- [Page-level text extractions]
══════════

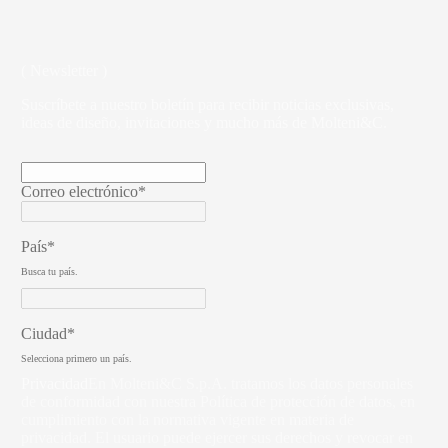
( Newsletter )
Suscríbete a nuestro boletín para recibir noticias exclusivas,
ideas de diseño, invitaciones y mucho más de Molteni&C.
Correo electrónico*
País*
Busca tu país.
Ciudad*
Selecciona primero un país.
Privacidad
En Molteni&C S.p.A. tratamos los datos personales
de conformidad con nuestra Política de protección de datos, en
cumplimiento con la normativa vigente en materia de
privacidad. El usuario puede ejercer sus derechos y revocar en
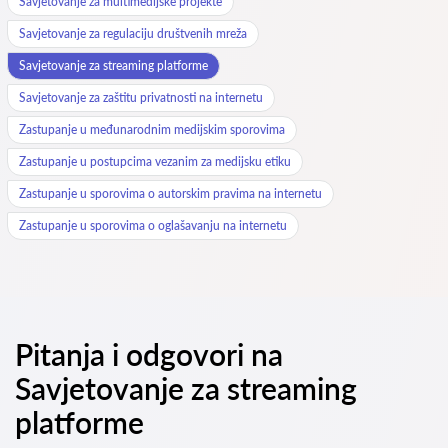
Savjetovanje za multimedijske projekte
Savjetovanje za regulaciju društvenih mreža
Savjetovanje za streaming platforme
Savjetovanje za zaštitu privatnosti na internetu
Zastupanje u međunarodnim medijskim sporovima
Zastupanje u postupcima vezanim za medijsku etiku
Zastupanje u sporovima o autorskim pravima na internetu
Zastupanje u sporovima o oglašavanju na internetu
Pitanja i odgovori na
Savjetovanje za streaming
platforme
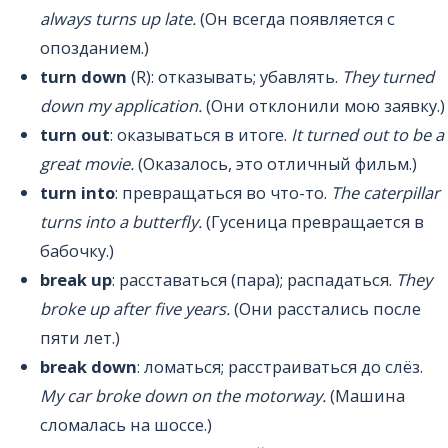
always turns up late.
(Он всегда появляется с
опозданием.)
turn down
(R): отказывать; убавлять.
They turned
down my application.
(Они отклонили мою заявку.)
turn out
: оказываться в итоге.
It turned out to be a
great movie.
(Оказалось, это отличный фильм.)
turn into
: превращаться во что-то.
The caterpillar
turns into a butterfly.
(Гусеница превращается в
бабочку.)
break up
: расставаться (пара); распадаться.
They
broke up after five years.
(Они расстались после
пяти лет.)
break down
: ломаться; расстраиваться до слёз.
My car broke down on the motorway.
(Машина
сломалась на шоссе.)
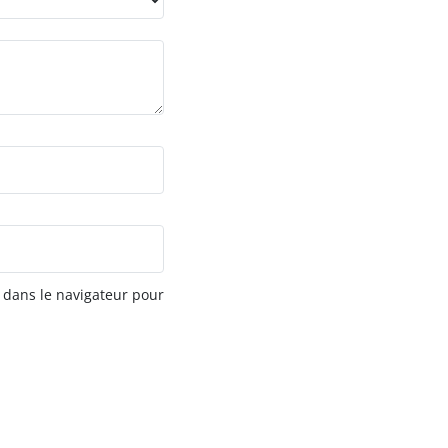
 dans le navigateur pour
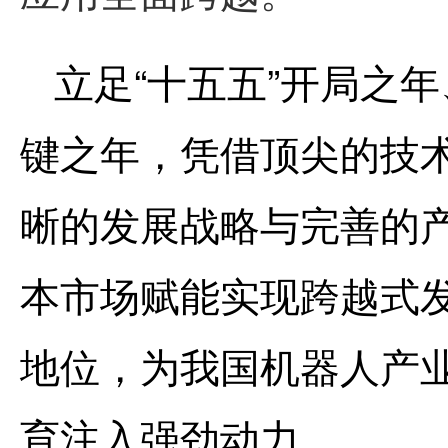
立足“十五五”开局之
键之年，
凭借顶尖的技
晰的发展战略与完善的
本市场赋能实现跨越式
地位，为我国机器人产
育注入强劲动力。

══════════

- [Aim of the task]
All of the lines above should be copied exactly, apart from the pictures.

- [Exercise response]
( Newsletter )
Suscríbete a nuestro boletín para recibir noticias exclusivas,
ideas de diseño, invitaciones y mucho más de Molteni&C.
Correo electrónico*
País*
Busca tu país.
Ciudad*
Selecciona primero un país.
Privacidad
En Molteni&C S.p.A. tratamos los datos personales
de conformidad con nuestra Política de protección de datos, en
cumplimiento con la normativa vigente en materia de
privacidad. El usuario puede ejercer sus derechos y revocar en
Savjetovanje za multimedijske projekte
Savjetovanje za regulaciju društvenih mreža
Savjetovanje za streaming platforme
Savjetovanje za zaštitu privatnosti na internetu
Zastupanje u međunarodnim medijskim sporovima
Zastupanje u postupcima vezanim za medijsku etiku
Zastupanje u sporovima o autorskim pravima na internetu
Zastupanje u sporovima o oglašavanju na internetu
Pitanja i odgovori na
Savjetovanje za streaming
platforme
always turns up late.
(Он всегда появляется с
опозданием.)
turn down
(R): отказывать; убавлять.
They turned
down my application.
(Они отклонили мою заявку.)
turn out
: оказываться в итоге.
It turned out to be a
great movie.
(Оказалось, это отличный фильм.)
turn into
: превращаться во что-то.
The caterpillar
turns into a butterfly.
(Гусеница превращается в
бабочку.)
break up
: расставаться (пара); распадаться.
They
broke up after five years.
(Они расстались после
пяти лет.)
break down
: ломаться; расстраиваться до слёз.
My car broke down on the motorway.
(Машина
сломалась на шоссе.)
 dans le navigateur pour
立足“十五五”开局之
键之年，
凭借顶尖的技
晰的发展战略与完善的
本市场赋能实现跨越式
地位，为我国机器人产
育注入强劲动力。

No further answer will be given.